# [MATERIAL PROVIDED]

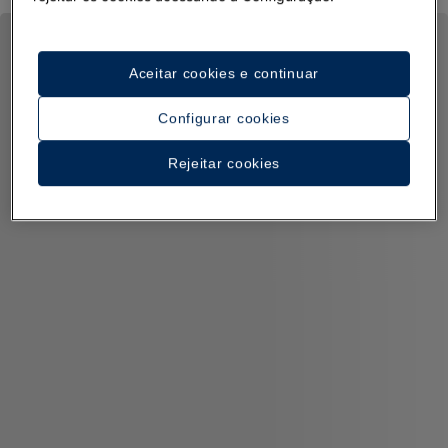
Aceitar cookies e continuar
Configurar cookies
Rejeitar cookies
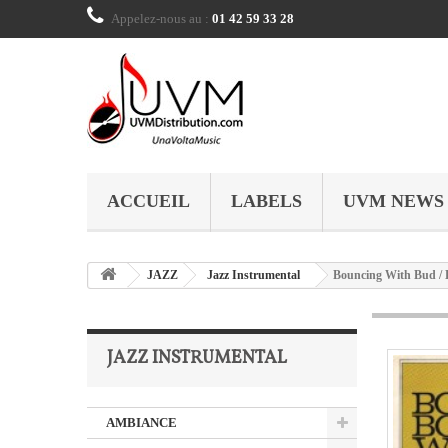
Appelez-nous au :
01 42 59 33 28
ACCUEIL
LABELS
UVM NEWS
JAZZ
Jazz Instrumental
Bouncing With Bud / B
JAZZ INSTRUMENTAL
AMBIANCE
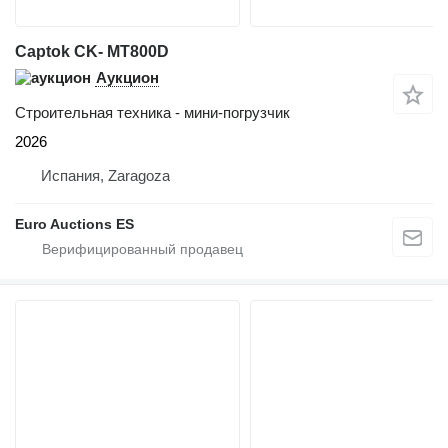
Captok CK- MT800D
Аукцион
Строительная техника - мини-погрузчик
2026
Испания, Zaragoza
Euro Auctions ES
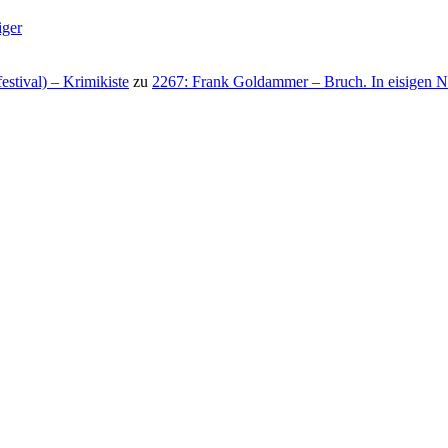
iger
stival) – Krimikiste
zu
2267: Frank Goldammer – Bruch. In eisigen N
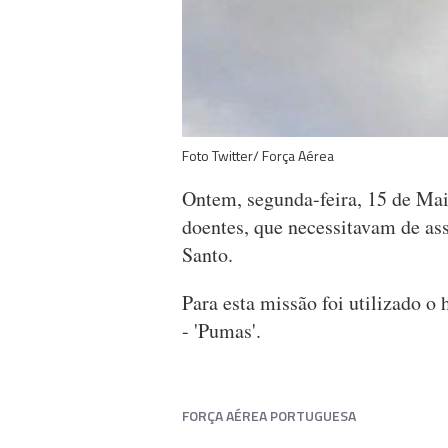
Foto Twitter/ Força Aérea
Ontem, segunda-feira, 15 de Mai
doentes, que necessitavam de ass
Santo.
Para esta missão foi utilizado 
- 'Pumas'.
FORÇA AÉREA PORTUGUESA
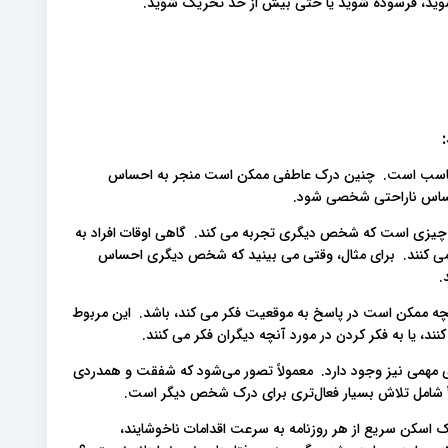
وید، فرسوده شوید یا حتی بیش از حد تحریک شوید.
مناسب است. چنین درک عاطفی ممکن است منجر به احساس
احساس ناراحتی شخصی شود.
یزی است که شخص دیگری تجربه می کند. گاهی اوقات افراد به
ی کنند. برای مثال، وقتی می بینید که شخص دیگری احساس
.
ه ممکن است در پاسخ به موقعیت فکر می کند، باشد. این مربوط
د، یا به فکر کردن در مورد آنچه دیگران فکر می کنند.
مهمی نیز وجود دارد. معمولاً تصور می‌شود که شفقت و همدردی
اً شامل تلاش بسیار فعال‌تری برای درک شخص دیگر است.
یک اسکن سریع از هر روزنامه به سرعت اقدامات ناخوشایند،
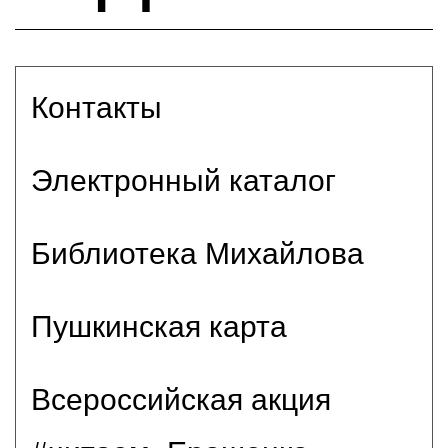
Контакты
Электронный каталог
Библиотека Михайлова
Пушкинская карта
Всероссийская акция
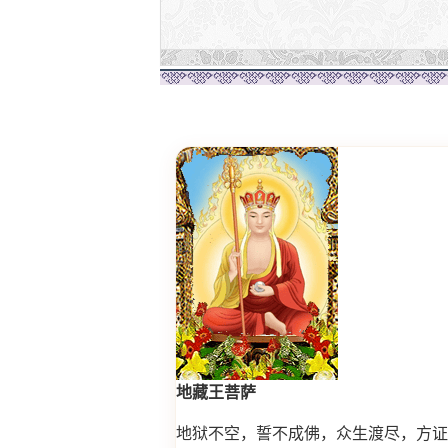
地藏王菩萨
地狱不空，誓不成佛，众生渡尽，方证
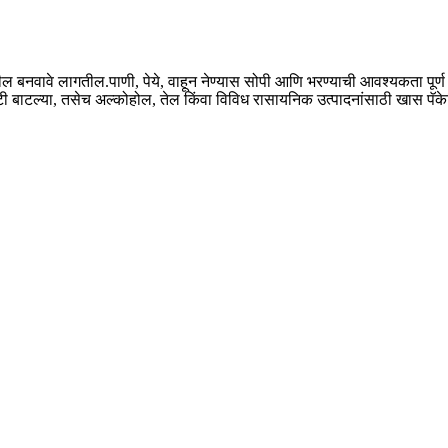
ल बनवावे लागतील.पाणी, पेये, वाहून नेण्यास सोपी आणि भरण्याची आवश्यकता पूर्ण कर
ीईटी बाटल्या, तसेच अल्कोहोल, तेल किंवा विविध रासायनिक उत्पादनांसाठी खास पॅके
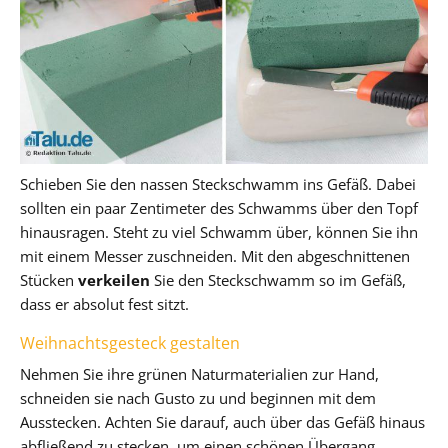
Schieben Sie den nassen Steckschwamm ins Gefäß. Dabei
sollten ein paar Zentimeter des Schwamms über den Topf
hinausragen. Steht zu viel Schwamm über, können Sie ihn
mit einem Messer zuschneiden. Mit den abgeschnittenen
Stücken
verkeilen
Sie den Steckschwamm so im Gefäß,
dass er absolut fest sitzt.
Weihnachtsgesteck gestalten
Nehmen Sie ihre grünen Naturmaterialien zur Hand,
schneiden sie nach Gusto zu und beginnen mit dem
Ausstecken. Achten Sie darauf, auch über das Gefäß hinaus
abfließend zu stecken, um einen schönen Übergang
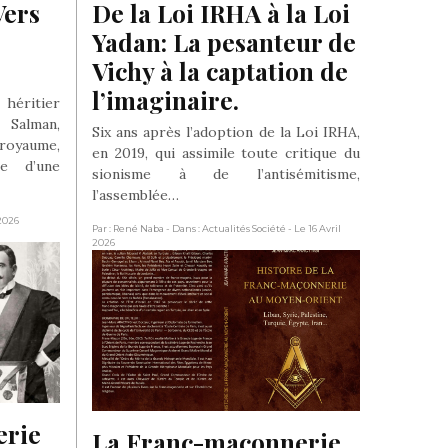
ers 
De la Loi IRHA à la Loi 
Yadan: La pesanteur de 
Vichy à la captation de 
l’imaginaire.
héritier
Salman,
Six ans après l’adoption de la Loi IRHA,
oyaume,
en 2019, qui assimile toute critique du
ie d’une
sionisme à de l’antisémitisme,
l’assemblée…
 2026
Par : René Naba
- Dans : Actualités Société
- Le 16 Avril
2026
rie 
La Franc-maçonnerie 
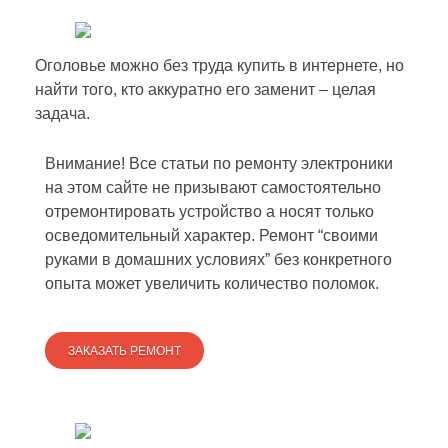
Оголовье можно без труда купить в интернете, но
найти того, кто аккуратно его заменит – целая
задача.
Внимание! Все статьи по ремонту электроники
на этом сайте не призывают самостоятельно
отремонтировать устройство а носят только
осведомительный характер. Ремонт “своими
руками в домашних условиях” без конкретного
опыта может увеличить количество поломок.
ЗАКАЗАТЬ РЕМОНТ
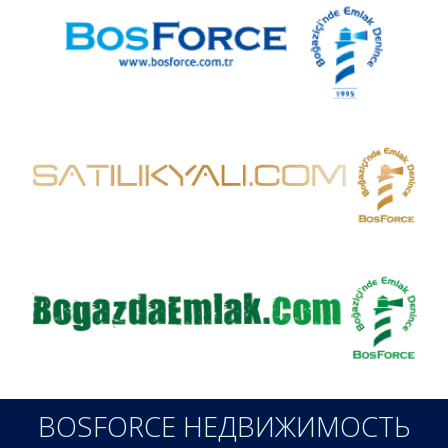
BOSFORCE НЕДВИЖИМОСТЬ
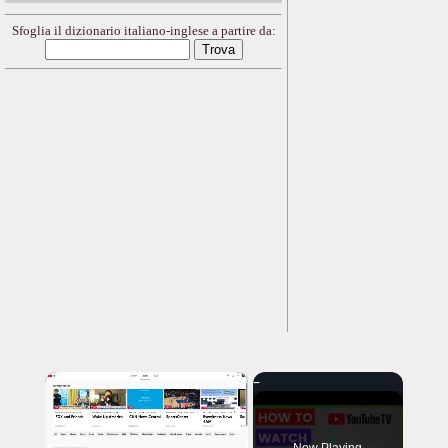
Sfoglia il dizionario italiano-inglese a partire da:
×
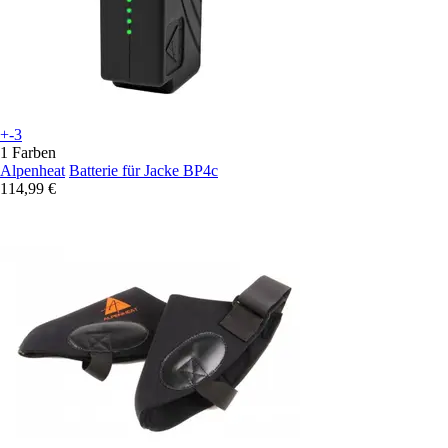
+-3
1 Farben
Alpenheat
Batterie für Jacke BP4c
114,99 €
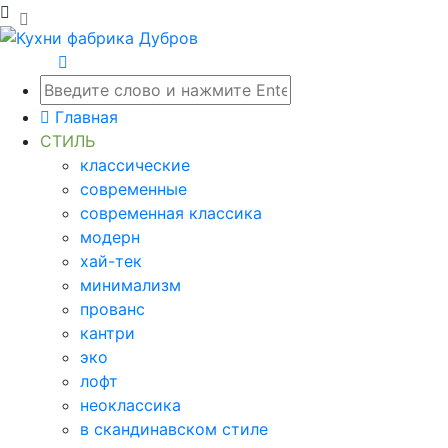
Главная
СТИЛЬ
классические
современные
современная классика
модерн
хай-тек
минимализм
прованс
кантри
эко
лофт
неоклассика
в скандинавском стиле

# [INSTRUCTIONS FOR THE TASK]
Your task is to copy exactly, and only, the lines from the line with "современные" through the last line of the entries, both included.

# [TASK RESPONSE]
современные
современная классика
модерн
хай-тек
минимализм
прованс
кантри
эко
лофт
неоклассика
в скандинавском стиле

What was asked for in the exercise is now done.